BEGIN Working data

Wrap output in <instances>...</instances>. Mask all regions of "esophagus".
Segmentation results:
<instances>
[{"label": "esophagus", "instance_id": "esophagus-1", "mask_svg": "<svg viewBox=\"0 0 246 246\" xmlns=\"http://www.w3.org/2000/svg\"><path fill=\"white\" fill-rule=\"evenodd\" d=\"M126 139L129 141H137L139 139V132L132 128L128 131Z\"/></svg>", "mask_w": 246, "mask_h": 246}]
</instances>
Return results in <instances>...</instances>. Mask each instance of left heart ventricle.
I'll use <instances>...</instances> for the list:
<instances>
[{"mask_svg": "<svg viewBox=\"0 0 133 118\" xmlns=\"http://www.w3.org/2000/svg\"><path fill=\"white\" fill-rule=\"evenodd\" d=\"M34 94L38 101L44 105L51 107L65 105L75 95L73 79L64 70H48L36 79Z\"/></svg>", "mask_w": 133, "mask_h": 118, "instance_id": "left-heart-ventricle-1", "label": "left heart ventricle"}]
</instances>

END Working data

Transcribe every entry exactly as it reads.

Wrap output in <instances>...</instances>. Mask all regions of "esophagus".
Segmentation results:
<instances>
[{"label": "esophagus", "instance_id": "esophagus-1", "mask_svg": "<svg viewBox=\"0 0 246 246\" xmlns=\"http://www.w3.org/2000/svg\"><path fill=\"white\" fill-rule=\"evenodd\" d=\"M126 139L129 141H137L139 139V132L132 128L128 131Z\"/></svg>", "mask_w": 246, "mask_h": 246}]
</instances>
Return results in <instances>...</instances>. Mask each instance of left heart ventricle.
I'll use <instances>...</instances> for the list:
<instances>
[{"mask_svg": "<svg viewBox=\"0 0 133 118\" xmlns=\"http://www.w3.org/2000/svg\"><path fill=\"white\" fill-rule=\"evenodd\" d=\"M34 94L38 101L44 105L51 107L65 105L75 95L73 79L64 70H48L36 79Z\"/></svg>", "mask_w": 133, "mask_h": 118, "instance_id": "left-heart-ventricle-1", "label": "left heart ventricle"}]
</instances>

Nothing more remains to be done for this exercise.